Progression of Acromegalic Arthropathy in Long-Term Controlled Acromegaly Patients

9 Years of Longitudinal Follow-Up

Iris C.M. Pelsma; Nienke R. Biermasz; Wouter R. van Furth; Alberto M. Pereira; Herman M. Kroon; Margreet Kloppenburg; Kim M.J.A. Claessen


J Clin Endocrinol Metab. 2021;106(1):188-200. 

In This Article

Materials and Methods

Study Design and Patient Selection

Study Protocol. This study was designed as a prospective, longitudinal follow-up study in long-term, well-controlled acromegaly patients with a median follow-up duration of 9.1 years and included 3 study visits, at baseline, and after a median follow-up duration of 2.6 and 9.1 years, respectively. In brief, patients completed standardized questionnaires at all study visits (see following sections), fasting blood samples were obtained to assess actual GH and IGF-1 levels, and all patients underwent radiographic OA assessment by conventional radiographs of the hands, knees, hips and spine (see following sections). This study was approved by the medical ethics committees of the Leiden University Medical Center and all participants gave their written informed consent.

Patients. Details of the present long-term follow-up study have been published recently.[23] Briefly, in 2007, all acromegaly patients visiting the outpatient clinic of the Center of Endocrine Tumors Leiden of the Leiden University Medical Center who were in long-term biochemical remission for 2 or more years were invited to participate in a cross-sectional study on joint and bone complications of acromegaly. Remission was achieved by surgery, radiotherapy, pharmacological treatment, or a combination of these treatment modalities (see following sections). Eighty-nine patients were included for the baseline study Visit,[12] and 58 patients (65%) agreed to participate in a first follow-up study visit following a median follow-up interval of 2.6 years (range, 2.3–2.9 years). After a median follow-up of 9.1 years from baseline (range, 8.8–10.6 years), 31 patients (53.4%) were included in the second follow-up study visit. Reasons for not participating were non–musculoskeletal-related health problems (N = 4), lack of time (N = 2), loss to follow-up (N = 9), psychological reasons (N = 1), being abroad (N = 1), or for unknown reasons (N = 10). Demographic and disease characteristics, including self-reported hand, knee, or hip OA symptoms using validated questionnaires (see following sections), were comparable between participants and nonparticipants, except for higher BMI among nonparticipants (P = .019) (see Supplementary Table 1[24]).

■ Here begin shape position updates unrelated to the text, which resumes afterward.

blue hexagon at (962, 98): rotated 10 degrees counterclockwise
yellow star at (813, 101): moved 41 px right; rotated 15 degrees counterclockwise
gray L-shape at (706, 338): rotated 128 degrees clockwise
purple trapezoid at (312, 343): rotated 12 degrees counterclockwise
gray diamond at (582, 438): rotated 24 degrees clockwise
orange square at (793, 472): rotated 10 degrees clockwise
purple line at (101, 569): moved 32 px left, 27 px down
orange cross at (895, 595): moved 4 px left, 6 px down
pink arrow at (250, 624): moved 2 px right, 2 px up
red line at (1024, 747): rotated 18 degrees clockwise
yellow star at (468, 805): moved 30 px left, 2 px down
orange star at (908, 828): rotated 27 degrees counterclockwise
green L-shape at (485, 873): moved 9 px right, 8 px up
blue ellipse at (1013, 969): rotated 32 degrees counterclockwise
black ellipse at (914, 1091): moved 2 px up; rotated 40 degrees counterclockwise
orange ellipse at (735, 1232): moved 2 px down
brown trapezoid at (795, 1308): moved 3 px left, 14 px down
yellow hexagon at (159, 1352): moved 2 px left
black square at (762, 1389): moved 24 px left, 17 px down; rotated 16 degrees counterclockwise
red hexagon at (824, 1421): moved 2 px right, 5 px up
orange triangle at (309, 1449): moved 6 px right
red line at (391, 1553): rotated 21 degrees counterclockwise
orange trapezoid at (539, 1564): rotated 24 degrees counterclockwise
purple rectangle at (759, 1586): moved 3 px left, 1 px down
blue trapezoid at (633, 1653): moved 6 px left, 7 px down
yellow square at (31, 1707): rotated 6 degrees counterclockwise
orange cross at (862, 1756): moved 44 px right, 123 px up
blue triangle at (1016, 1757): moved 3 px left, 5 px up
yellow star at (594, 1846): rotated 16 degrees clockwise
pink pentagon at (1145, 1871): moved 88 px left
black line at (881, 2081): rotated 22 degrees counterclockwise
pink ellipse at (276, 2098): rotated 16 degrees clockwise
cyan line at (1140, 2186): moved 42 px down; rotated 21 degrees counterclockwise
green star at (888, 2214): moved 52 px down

At the outpatient clinic, all acromegaly patients are evaluated on an annual basis providing clinical follow-up data. Since 1977, transsphenoidal pituitary surgery was the primary treatment modality in our center. Prior to 1985, patients received adjuvant treatment in the form of radiotherapy, and from 1985 onward patients received adjuvant somatostatin (SMS) analogues. Patients could receive primary medical treatment with long-acting SMS analogues starting in 1998, which results in controlled disease in more than 90% of patients.[25] For SMS analogue-resistant acromegaly, pegvisomant (PegV) is prescribed, resulting in normalized IGF-1 levels in almost all patients from 2003 onward.[26,27]

Study Parameters

Acromegaly Disease Parameters. As described in our previous publications, in all patients, acromegalic disease activity and the function of other pituitary axes were assessed on an annual basis, or more frequently when applicable.[4,5,7,21–23] Definitions of disease remission varied prior to the baseline visit and during this long-term follow-up study, with a minimum duration of 12 years. Acromegaly was considered in remission when IGF-1 levels (based on age-adjusted SD scores [SDS]), and glucose-suppressed GH levels were normal, independent of the treatment modality used for achievement of remission (ie, surgery, radiotherapy, and pharmacological treatment). Duration of active disease was calculated using the estimated date of onset of the disease and the date of normalization of serum IGF-1 following treatment.[28,29] Furthermore, the dates of biochemical remission and the second follow-up visit were used to calculate duration of disease remission.

Assessment of Pituitary and Gonadal Function. Hypopituitarism was defined as clinically significant hormone deficiencies of 1 or more axes requiring supplementation according to the following definitions:[30,31] (1) thyrotropin deficiency: free thyroxine 4 levels below the reference range (< 10 pmol/L); (2) adrenocorticotropic hormone deficiency: insufficient increase in cortisol levels (< 0.55 μmol/L) following corticotropin-releasing hormone stimulation or insulin tolerance test, (3) hypogonadism: testosterone concentration of less than 8.0 nmol/L for more than 1 year in male patients, and prolonged untreated amenorrhea accompanied by serum estradiol concentrations of less than 70 nmol/L or natural menopause for female patients. Patients were considered eugonadal when hypogonadism was treated adequately (ie, hormone replacement therapy for less than 1 year following the start of hypogonadism). Furthermore, female patients were considered eugonadal if normal spontaneous menstrual cycles occurred or if estrogen hormone replacement therapy or oral contraceptives were used. GH deficiency, assessed following clinical or biochemical suspicion, was defined and treated with an individualized dose of recombinant GH according to current guidelines.[32–34]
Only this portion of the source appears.